At one point, the intercepts included a discussion by Israeli officials who expressed concern that the embassy was bugged. Silverstein, who said he first met Liebowitz in 2008, did not elaborate.

As an attorney with dual citizenship, the 40-year-old Liebowitz, the grandson of the late Israeli philosopher Yeshayahu Liebowitz, spent years defending Hamas and Hizbullah operatives in Israel. The circumstances of the FBI hiring an Israeli national for national security operations were not disclosed in the prosecution of Liebowitz, now completing his term in a federal halfway house in Maryland. Liebowitz was also said to have worked for the State Department and the Defense Department as a Hebrew linguist.

Silverstein said Liebowitz, charged under the Espionage Act of 1917, leaked the FBI transcripts because the latter was angered by Israeli lobbying in Washington. Liebowitz, whose sentence was regarded as light for an Israeli convicted of relaying classified information, was said to have been concerned that Israeli officials were persuading Congress that Iran's nuclear facilities should be attacked.

"I think he [Liebowitz] chose me because he knew something about me and trusted my political instincts," Silverstein said in interviews with U.S. news Web sites.

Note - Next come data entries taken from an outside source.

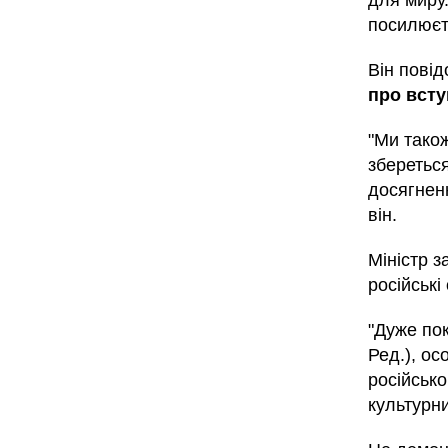
для миру.
посилюєт
Він пові
про всту
"Ми також
збереться
досягнен
він.
Міністр 
російські
"Дуже по
Ред.), ос
російсько
культурни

The FBI has refused to discuss its employment of Liebowitz, who held top-secret clearance and worked under contract in the agency's office in Calverton, Md. from January to August 2009. But analysts said he was probably working for the FBI's Operational Technology Division, which intercepts telephone, fax and e-mails from such countries as China, France, Israel and Russia, deemed the leading targets of U.S. intelligence.